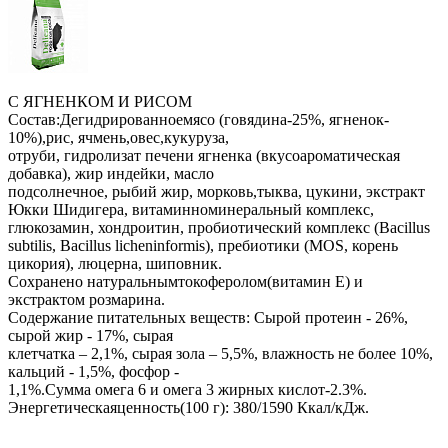
С ЯГНЕНКОМ И РИСОМ
Состав:Дегидрированноемясо (говядина-25%, ягненок-
10%),рис, ячмень,овес,кукуруза,
отруби, гидролизат печени ягненка (вкусоароматическая
добавка), жир индейки, масло
подсолнечное, рыбий жир, морковь,тыква, цукини, экстракт
Юкки Шидигера, витаминноминеральный комплекс,
глюкозамин, хондроитин, пробиотический комплекс (Bacillus
subtilis, Bacillus licheninformis), пребиотики (MOS, корень
цикория), люцерна, шиповник.
Сохранено натуральнымтокоферолом(витамин Е) и
экстрактом розмарина.
Содержание питательных веществ: Сырой протеин - 26%,
сырой жир - 17%, сырая
клетчатка – 2,1%, сырая зола – 5,5%, влажность не более 10%,
кальций - 1,5%, фосфор -
1,1%.Сумма омега 6 и омега 3 жирных кислот-2.3%.
Энергетическаяценность(100 г): 380/1590 Ккал/кДж.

○ ○ ○ ○ ○ ○ ○

__The task__
Return only the lines between the one holding "Юкки Шидигера, витаминноминеральный" and the one holding "Содержание питательных веществ: Сырой", inclusive, exactly as they appear above.

__Answer for this exercise__
Юкки Шидигера, витаминноминеральный комплекс,
глюкозамин, хондроитин, пробиотический комплекс (Bacillus
subtilis, Bacillus licheninformis), пребиотики (MOS, корень
цикория), люцерна, шиповник.
Сохранено натуральнымтокоферолом(витамин Е) и
экстрактом розмарина.
Содержание питательных веществ: Сырой протеин - 26%,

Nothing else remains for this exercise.